I had been happy if nice Nature had
(Since now my lucke falls out to be so bad)
Made me vnperfect, either of so soft
And yeelding temper, that lamenting oft,
I into teares my mournefull selfe might melt;
Or else so dull, my losse not to haue felt.
I haue by my too deare experience bought,
That fooles and mad men, whom I euer thought
The most vnhappy, are in deede not so:
And therefore I lesse pittie can bestowe
(Since that my sence, my sorrowe so can sound)
On those in Bedlam that are bound,
And scarce feele scourging; and when as I meete
A foole by Children followed in the Streete,
Thinke I (poor wretch) thou from my griefe art free,
Nor couldst thou feele it, should it light on thee;
But that I am a Christian, and am taught
By him who with his precious bloud me bought,
Meekly like him my crosses to endure,
Else would they please me well, that for their cure,
When as they feele their conscience doth them brand,
Vpon themselues dare lay a violent hand;
Not suffering Fortune with her murdering knife,
Stand like a Surgeon working on the life,
Deserting this part, that ioynt off to cut,
Shewing that Artire, ripping then that gut,
Whilst the dull beastly World with her squint eye,
Is to behold the strange Anatomie.
I am persuaded that those which we read
To be man-haters, were not so indeed,
The Athenian Timon, and beside him more
Of which the Latines, as the Greekes haue store;
Nor not did they all humane manners hate,
Nor yet maligne mans dignity and state.
But finding our fraile life how euery day,
It like a bubble vanisheth away:
For this condition did mankinde detest,
Farre more incertaine then that of the beast.
Sure heauen doth hate this world and deadly too,
Else as it hath done it would neuer doe,
For if it did not, it would ne're permit
A man of so much vertue, knowledge, wit,
Of naturall goodnesse, supernaturall grace,
Whose courses when considerately I trace
Into their ends, and diligently looke,
They serue me for Oeconomike booke.
By which this rough world I not onely stemme,
In goodnesse but grow learn'd by reading them.

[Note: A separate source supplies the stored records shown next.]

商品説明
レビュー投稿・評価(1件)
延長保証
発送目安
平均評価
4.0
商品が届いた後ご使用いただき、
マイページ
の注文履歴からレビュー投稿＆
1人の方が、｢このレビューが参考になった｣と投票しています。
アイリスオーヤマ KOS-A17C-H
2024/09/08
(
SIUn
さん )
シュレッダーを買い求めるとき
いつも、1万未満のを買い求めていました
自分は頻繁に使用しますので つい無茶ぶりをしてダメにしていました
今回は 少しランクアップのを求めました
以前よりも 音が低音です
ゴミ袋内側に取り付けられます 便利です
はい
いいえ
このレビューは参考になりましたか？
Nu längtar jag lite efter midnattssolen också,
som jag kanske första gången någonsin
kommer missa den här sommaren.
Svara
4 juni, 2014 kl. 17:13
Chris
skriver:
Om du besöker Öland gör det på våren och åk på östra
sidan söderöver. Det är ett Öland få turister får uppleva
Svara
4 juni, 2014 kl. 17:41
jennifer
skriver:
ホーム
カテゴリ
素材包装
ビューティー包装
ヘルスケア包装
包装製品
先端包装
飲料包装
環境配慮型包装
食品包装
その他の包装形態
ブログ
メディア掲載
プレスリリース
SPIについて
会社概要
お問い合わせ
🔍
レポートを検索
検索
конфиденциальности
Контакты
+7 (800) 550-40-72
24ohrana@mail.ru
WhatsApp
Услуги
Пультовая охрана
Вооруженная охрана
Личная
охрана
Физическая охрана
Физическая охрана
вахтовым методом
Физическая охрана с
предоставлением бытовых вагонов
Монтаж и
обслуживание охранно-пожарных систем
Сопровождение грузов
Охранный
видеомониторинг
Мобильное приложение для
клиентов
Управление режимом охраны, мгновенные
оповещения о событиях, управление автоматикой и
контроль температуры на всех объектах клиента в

O pardon me, it my much sorrow is,
Which makes me vse this long Parenthesis;
Had heauen this world not hated as I say,
In height of life it had not, tane away
A spirit so braue, so actiue, and so free,
That such a one who would not wish to bee,
Rather then weare a Crowne, by Armes though got,
So fast a friend, so true a Patriot.
In things concerning both the worlds so wise,
Besides so liberall of his faculties,
That where he would his industrie bestowe,
He would haue done, e're one could think to doe.
No more talke of the working of the Starres,
For plenty, scarcenesse, or for peace, or Warres:
They are impostures, therefore get you hence
With all your Planets, and their influence.
No more doe I care into them to looke,
Then in some idle Chiromantick booke,
Shewing the line of life, and Venus mount,
Nor yet no more would I of them account,
Then what that tells me, since what that so ere
Might promise man long life: of care and feare,
By nature freed, a conscience cleare, and quiet,
His health, his constitution, and his diet;
Counting a hundred, fourscore at the least,
Propt vp by prayers, yet more to be encreast,
All these should faile, and in his fiftieth yeare
He should expire, henceforth let none be deare,
To me at all, lest for my haplesse sake,
Before their time heauen from the world them take,
And leaue me wretched to lament their ends
As I doe his, who was a thousand friends.